DOZZELL 7.5: Per noi è lui l’MVP della finale! Torna dopo l’infortunio e dimostra di stare davvero bene, verticalizzazioni di un’intelligenze e una precisione rare, cambio di passo di livello, gran partita per i 76′ che sta in campo

LE PAGELLE DEL TALENTO

Portogallo

Diogo Costa 6: Sui gol non può nulla, si dimostra sempre sicuro tra i pali. Nel recupero ha un’incredibile occasione di testa, ma fa (e anche bene) il portiere di mestiere…
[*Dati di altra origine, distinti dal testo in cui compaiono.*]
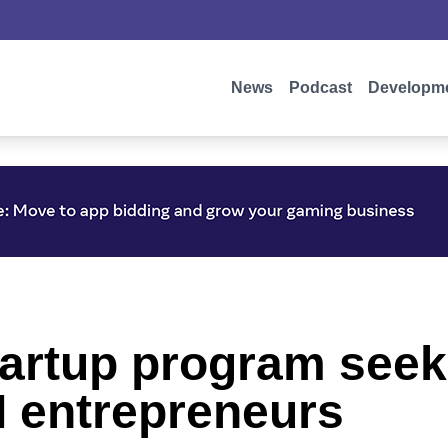
News
Podcast
Developm
startup program seek
I entrepreneurs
Diogo Dalot 6: Spinge non con la solita efficacia ma solo perché il livello a cui ci ha abituato è alto. Dietro non soffre un Sessegnon in calo

Diogo Queiros 5: Non si attacca a Nmecha sull’errore dell’altro Queiros, Mount è un genio e legge la cosa, regalando l’assist vincente

Joao Queiros 5: Uno dei migliori fino al disimpegno sbagliato che costa l’Europeo. Calcia male il rinvio che coglie impreparata la difesa

Conte 6.5: Dal suo cross nasce l’autorete del pari. Bello il duello con Buckley, gioca una partita solida

Rui Pires 5.5: Mount è un osso duro, non gioca male anche se fa qualche errore in impostazione non da lui. Giocatore comunque futuribile

Fernandes 6.5: Buono il suo dinamismo e la sua attitudine nel contrasto. Partita più di quantità che di qualità, a sottolinearne la completezza

Quina 6.5: Buono il suo contributo, gioca dinamico e con qualità, offrendo buone trame

Dju 5: Sbaglia un gol fatto a un metro dalla porta, ha velocità e rapidità ma è indietro tecnicamente e non azzecca un dribbling. A noi non è piaciuto in questo Europeo

Joao Filipe 6: Uno dei talenti più interessanti del torneo, ha una qualità incredibile, ci fa vedere un no-look e altre chicche assortite, pur non brillando per concretezza. Deve migliorare questo

Rafael Leao 6: Entra e offre forza e qualità, pur senza grossi spunti

Queta 6: NUOVO TALENTO: Ala 98 del Porto. Atletico anche se leggerino, è rapido anche se tecnicamente non sembra una cima per il ruolo. Offre comunque freschezza

Mr. Sousa 6: Avremmo solo tolto prima Dju, fuori fase. Per il resto se la gioca e non fa poco vista la forza dell’Inghilterra e la giovane età dei suoi visto che ha tantissimi 99

Inghilterra

Ramsdale 6.5: Un errore proprio prima del gol del pari quando non esce su un pallone nell’area piccola e Dju ha una grande occasione, ma è bravissimo due volte su Rui Pedro, specie nel secondo rasoterra, toccato con la punta delle dita, era diretto all’angolino

Sterling 5.5: Brutta l’autorete, gli costa la sufficienza in una gara in cui certamente non demerita per il resto

Suliman 7: Preciso dietro, segna il primo gol inglese e si conferma uno dei migliori del ruolo nel torneo

Johnson 6: Riesce a non rendere l’assenza di Chalobah così decisiva con grande fisicità. Match attento

Dasilva 6: Spinge sempre con discreta qualità

Edun 5.5: Alterna buone chiusure ad errori, lascia ingenuamente i suoi in 10 a 5′ dalla fine

Buckley 6.5: Gara viva, con strappi dribbling e cross di buon livello

Sessegnon 5.5: Ha uno spunto nel primo tempo ma calcia male, per il resto conferma il calo della semifinale, pur restando un’ala di sicuro interesse

Mount 7.5: Non gioca il numero di palloni delle precedenti partite ma i suoi tocchi sono sempre anni luce avanti. Bella la palla per Sessegnon nel primo tempo, entra in entrambi i gol nella ripresa. Prima coglie il palo su punizione favorendo il tap-in di Suliman, poi va in fuga e serve di gran classe il gol vittoria su un piatto d’argento a Nmecha

Nmecha 7: Due gol d’oro, quello che vale la finale e quello che vale l’Europeo. Segna facile facile, ma si fa davvero apprezzare per la fisicità con la quale difende il pallone e si procura varie punizioni, tra cui quella da cui nasce il primo gol. Finale di Europeo in grande rialzo

Brereton 5.5: Nei 20′ in campo offre poco, proteggendo anche male i palloni nel finale

Mr. Downing 7: La sua Inghilterra vince in quasi tranquillità, dopo la difficile semifinale con la Repubblica Ceca. Azzecca la mossa Nmecha dall’inizio e lui gli regala con il tocco magico di Mount il delirio finale!